After months and years of arguments, claims, counter-claims, protests, rhetoric, and anger, the BMA leadership and the Government have finally come to a compromise deal on the proposed new junior doctors’ contract. It’s not over yet. The precise wording of the contract has to be worked out, and the junior doctors have to vote to approve it in a referendum from 17th June to 1st July (having a referendum any time other than late June is inconceivable.)
Key issues in the debate included the hours doctors can be required to work, changes in the way pay progression operates through doctors’ careers, and weekend pay.
Under the agreement, the new contract will formalise rest patterns and breaks, limit the amount of weekend working doctors can be required to do and compensate doctors for working beyond scheduled hours.
The Government wants to move pay progression from a system based on how long a doctor has been qualified to a system based on skills. The BMA considered this penalised those who took career breaks, especially to have children. Under the agreement, ”accelerated training” will be available to ensure that people who do take time out can “catch up”, and after a career break, doctors will not have their pay reduced on coming back.
The new contract will increase basic pay by 10-11%, while pay during night shifts will be 37% above basic rate and pay for being on call will be 8% above basic rate.

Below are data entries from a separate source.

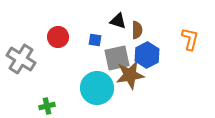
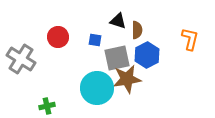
brown star: moved 3 px left, 4 px down
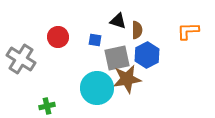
orange L-shape: moved 2 px left, 8 px up; rotated 105 degrees counterclockwise
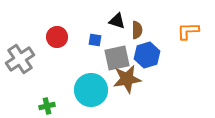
black triangle: moved 1 px left
red circle: moved 1 px left
blue hexagon: rotated 10 degrees clockwise
gray cross: moved 1 px left; rotated 24 degrees clockwise
cyan circle: moved 6 px left, 2 px down
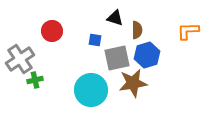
black triangle: moved 2 px left, 3 px up
red circle: moved 5 px left, 6 px up
brown star: moved 6 px right, 4 px down
green cross: moved 12 px left, 26 px up
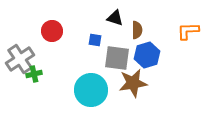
gray square: rotated 20 degrees clockwise
green cross: moved 1 px left, 6 px up
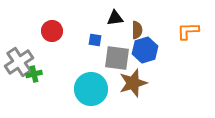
black triangle: rotated 24 degrees counterclockwise
blue hexagon: moved 2 px left, 5 px up
gray cross: moved 1 px left, 3 px down
brown star: rotated 8 degrees counterclockwise
cyan circle: moved 1 px up
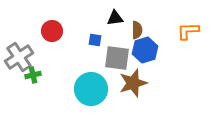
gray cross: moved 5 px up
green cross: moved 1 px left, 1 px down
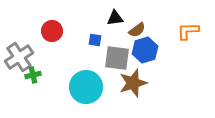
brown semicircle: rotated 54 degrees clockwise
cyan circle: moved 5 px left, 2 px up
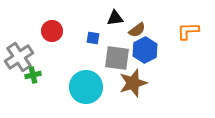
blue square: moved 2 px left, 2 px up
blue hexagon: rotated 10 degrees counterclockwise
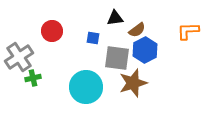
green cross: moved 3 px down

These fixed "bonuses" are a move away from the previous system, which had a far greater range of possible percentages, from 20% to 100%.
On the big issue of weekend pay, the general principle will, unlike previously, be that weekends are paid at basic rate. However, if a doctor works more than 6 weekends a year, they will receive increased pay depending on how many weekends they work.
Debate will continue to rage as to whether it was justified for the Government to even try to increase working and reduce pay for doctors on weekends. Under the agreed plan, the Government can claim victory on this key principle: weekend working is now seen as “normal”, at least up to a certain number of weekends. The weekend “bonus” is also lower than it was before, and lower than the BMA and the Government originally proposed. This helps to explain why the plan does not increase costs for the Government.
We will soon be able to see whether this policy will reduce weekend deaths and increase patient satisfaction to be worth the disruption it has caused. We will also have to see whether “accelerated training” offsets the potentially discriminatory effects of removing guaranteed pay increases.
The BMA undoubtedly hopes that the Government’s commitments on rights to rest and compensation, and greater involvement for doctors in shift allocation, will ease their worries about patient safety, something which was key to their arguments.
What may be more important, however, are parts of the agreement that won’t make the headlines: a whole range of measures to improve the voice of junior doctors in their organisations, to increase pay during periods of training, and to improve recruitment processes.
If the NHS is to avoid intensifying a staffing crisis, among all the other challenges it faces, it needs to do better at communicating with and listening to its staff. The test of this agreement will be if junior doctors stay in the NHS rather than fleeing to Australia or the private sector. The past few months have been unnecessarily painful for doctors, patients, and the Government. In a whole range of policy issues, this Government, and indeed all Governments, would do well to speak to the professionals before fighting them, not after.